Stoke-on-Trent General Election candidates locked horns in a Question Time style debate chaired by Staffordshire University professor of politics Mick Temple.
Hundreds packed into Staffordshire University’s new Science Building on Leek Road as audience members fired questions at the candidates on a range of major issues.
The one-long event, dubbed “The Big Debate”, included Labour MP for Stoke Central Tristram Hunt and his for the seat, Jan Zablocki (Green Party), Liam Ascough (Conservatives), Dr Zulfiqar Ali (Liberal Democrats) and Mick Harold (UKIP).
Immigration emerged as one of the major issues, which UKIP’s Mr Harold said “needs to be controlled” in Britain.
He said immigration from the European Union was “overwhelming the NHS, overwhelming doctor’s surgeries, and driving down wages”.
Jan Zablocki was quick to hit back, saying: “We need to tackle the causes of immigration – war and poverty.”

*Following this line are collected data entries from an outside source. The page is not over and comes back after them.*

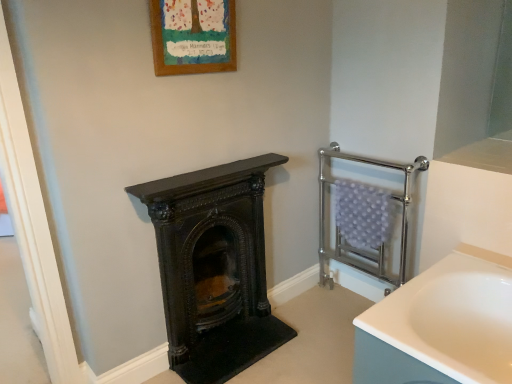 Question: From the image's perspective, would you say black polished wood burning stove at center is positioned over wooden frame at upper center?

Choices:
 (A) yes
 (B) no

Answer: (B)

Question: Is black polished wood burning stove at center positioned beyond the bounds of wooden frame at upper center?

Choices:
 (A) yes
 (B) no

Answer: (A)

Question: Can you confirm if black polished wood burning stove at center is thinner than wooden frame at upper center?

Choices:
 (A) yes
 (B) no

Answer: (B)

Question: Considering the relative sizes of black polished wood burning stove at center and wooden frame at upper center in the image provided, is black polished wood burning stove at center shorter than wooden frame at upper center?

Choices:
 (A) no
 (B) yes

Answer: (A)

Question: Is wooden frame at upper center at the back of black polished wood burning stove at center?

Choices:
 (A) yes
 (B) no

Answer: (B)

Question: Is black polished wood burning stove at center not near wooden frame at upper center?

Choices:
 (A) no
 (B) yes

Answer: (A)

Question: Is wooden frame at upper center located outside chrome metallic towel rack at right?

Choices:
 (A) no
 (B) yes

Answer: (B)

Question: Could you tell me if wooden frame at upper center is facing chrome metallic towel rack at right?

Choices:
 (A) no
 (B) yes

Answer: (A)

Question: Is wooden frame at upper center oriented away from chrome metallic towel rack at right?

Choices:
 (A) no
 (B) yes

Answer: (A)

Question: Does wooden frame at upper center have a greater height compared to chrome metallic towel rack at right?

Choices:
 (A) yes
 (B) no

Answer: (B)

Question: From the image's perspective, does wooden frame at upper center appear higher than chrome metallic towel rack at right?

Choices:
 (A) yes
 (B) no

Answer: (A)

Question: Is wooden frame at upper center behind chrome metallic towel rack at right?

Choices:
 (A) no
 (B) yes

Answer: (A)

Question: From a real-world perspective, is black polished wood burning stove at center below chrome metallic towel rack at right?

Choices:
 (A) yes
 (B) no

Answer: (A) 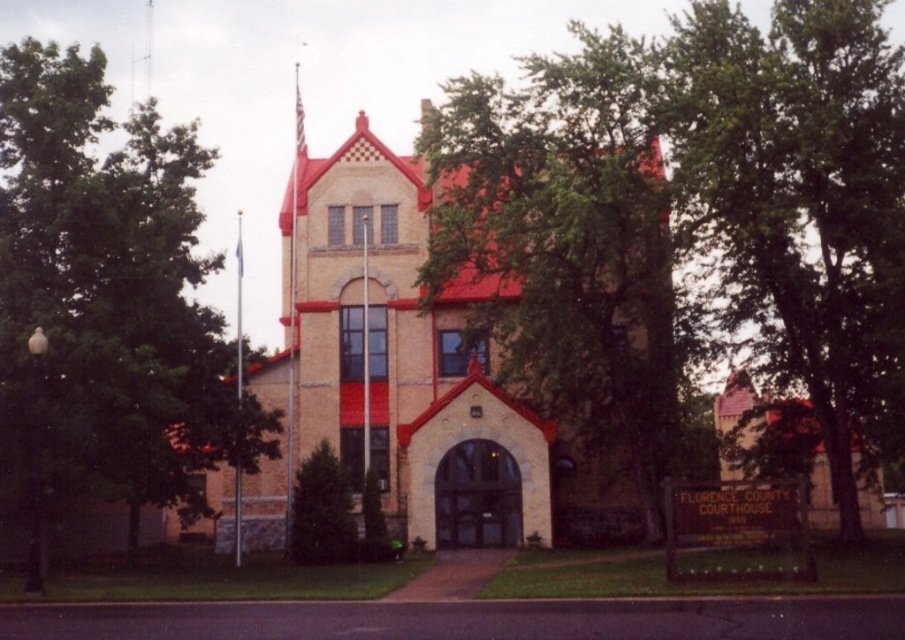 Is green leafy tree at left behind green textured evergreen tree at center?

No, green leafy tree at left is closer to the viewer.

Looking at this image, can you confirm if green leafy tree at left is bigger than green textured evergreen tree at center?

Correct, green leafy tree at left is larger in size than green textured evergreen tree at center.

At what (x,y) coordinates should I click in order to perform the action: click on green leafy tree at left. Please return your answer as a coordinate pair (x, y). This screenshot has height=640, width=905. Looking at the image, I should click on (105, 304).

Who is more distant from viewer, (548, 92) or (122, 157)?

Positioned behind is point (548, 92).

Which is behind, point (437, 172) or point (110, 401)?

Point (437, 172)

Identify the location of green leafy tree at center. (691, 209).

Who is shorter, green leafy tree at left or beige stone church at center?

beige stone church at center

Which is in front, point (7, 212) or point (360, 113)?

Point (7, 212) is more forward.

Locate an element on the screen. The height and width of the screenshot is (640, 905). green leafy tree at left is located at coordinates (105, 304).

Prof Temple asked Dr Ali Zulfiqar Ali if people could trust the Liberal Democrats again after they went back on their promise to remove student fees.
Dr Ali said they had no choice to bring in the fees.
“Tuition fees were introduced by Labour, increased by Labour and by the time they left office, the economy was in ruins and left us asking to increase tuition fees,” he added.
Liam Ascough also defended the Conservative’s student loan increase, saying “we have more people going to university now than ever before”.
He argued that the higher wage increase that results from a degree makes up for the loans.
“It does not saddle students with debt,” he added.
Tristram Hunt said the Lib Dems’ failure to remove the fees “did a lot of damage to politics”.
He believes young people feel “betrayed”.
On the NHS, cardiologist Dr Ali, who has worked in the organisation for decades, blamed privatisation for it current problems.
“We have new shiny buildings but the money has come from privatisation,” he said.
He added that managers were forced to save money every single month to pay back private finance.
The debate became heated when one audience member questioned the Labour’s proposal to introduce sex education in schools to children as young as five.
Mr Hunt said education would be “statutory and age appropriate”, saying that at five years of age it would be more about the importance of family.
“No one wants to teach five-year-olds about sex,” he added.
However, Mr Harold said it was “appalling” and even labelled the idea as “bordering on child abuse”.
The same candidates will go head to head for Stoke Central again on polling day, Thursday May 7.